Cloud Computing and Large Scale Data Architectures

This article is a great, short read (by the excellent Buck Woody, whom I’ve had the fortune to meet at a few conferences) that leads me to two points that I hold close to my heart regarding analytics. As I’m four weeks into my degree, I hope you’ll forgive me if I’m not solid on some of the definitions yet.

1. Predictive analytics isn’t a crystal ball.

You’re never going to be right 100% of the time. I think when people see things like Nate Silver predicting the game incorrectly, they want to make sweeping generalizations about how this proves predictive analytics is all made up and we should just go back to the nice, comfortable world of 100% human judgment.

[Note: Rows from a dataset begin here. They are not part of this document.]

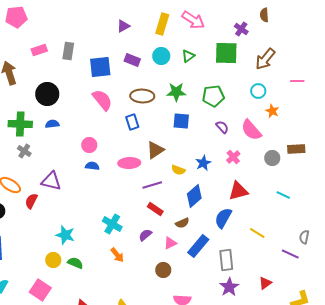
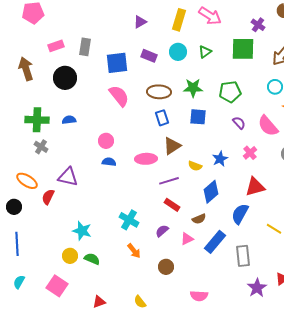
black circle: (47, 94) -> (65, 78), moved
blue rectangle: (132, 122) -> (162, 118), moved
brown circle: (163, 270) -> (166, 267), moved
purple star: (229, 287) -> (257, 288), moved

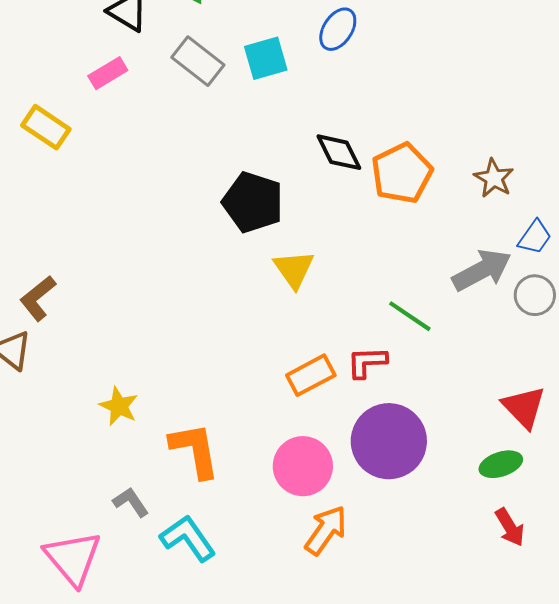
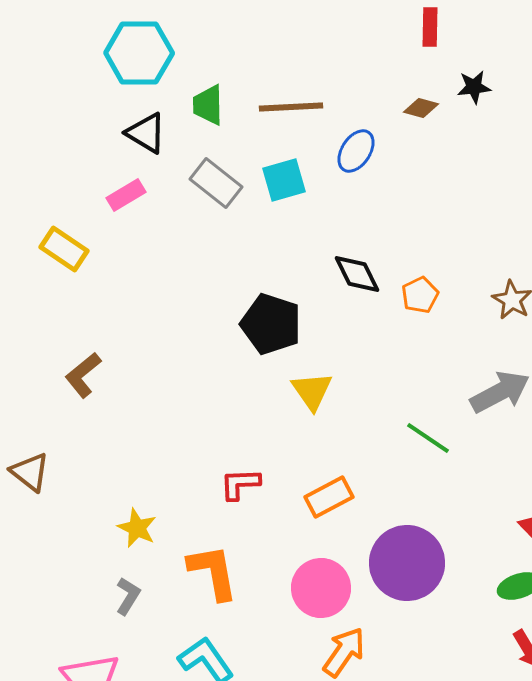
orange pentagon: (402, 173) -> (420, 295), size x0.6
brown L-shape: (38, 298) -> (83, 375), moved
red L-shape: (367, 362) -> (240, 484), moved
gray L-shape: (131, 502) -> (128, 596), moved, turned 66

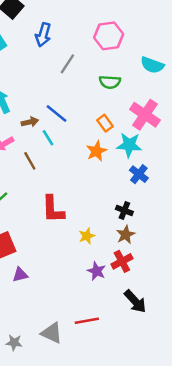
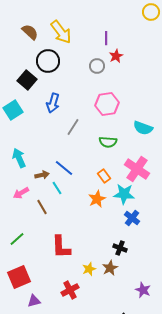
brown star: (126, 235) -> (110, 268), moved
red cross: (122, 261) -> (70, 290), moved
purple star: (96, 271) -> (143, 290), moved

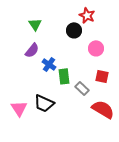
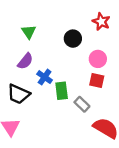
red star: (87, 15) -> (101, 22), moved
red square: (102, 76) -> (97, 80), moved
black trapezoid: (44, 103) -> (18, 94), moved

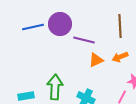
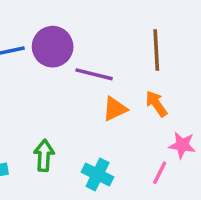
orange arrow: (120, 57) -> (156, 104), turned 77
green arrow: (55, 87) -> (44, 155), size x0.7

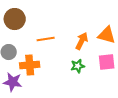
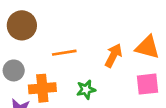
green star: (78, 66) -> (86, 90), moved

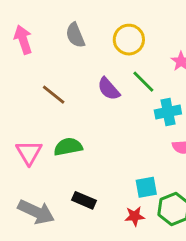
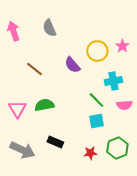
yellow circle: (129, 40) -> (97, 51), moved
green line: (143, 82) -> (96, 100), moved
cyan square: (146, 187) -> (96, 121), moved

The problem with this is that there’s a huge difference between predicting whether or not a single event will occur (such as the winner of a specific sports game or election, which I believe is technically forecasting) and predicting the average outcome of a repeated event (such as how much the average customer will buy if shown a certain ad, which I think is predictive modeling). We might be wrong just as often in both events, but one has a bigger impact and is easier to point fingers at. Personally, I’d rather do the latter.

2. Analytics is far from being an out-of-the-box solution.

Yes, there are and will continue to be solutions popping up to make analytics easier for untrained (and trained) professionals. But the most important problems cannot be reduced to computer algorithms with minimal expert input by the user. If they could, my program wouldn’t have such amazing employment statistics.

You can plug a data set and some variables into a program, but if you don’t know what you’re doing you will never have a clue that your metaphorical Siberian meteor is much bigger than you think. At least the JPL researcher knew the weaknesses of his model - do untrained dabblers know their model outcomes aren’t gospel?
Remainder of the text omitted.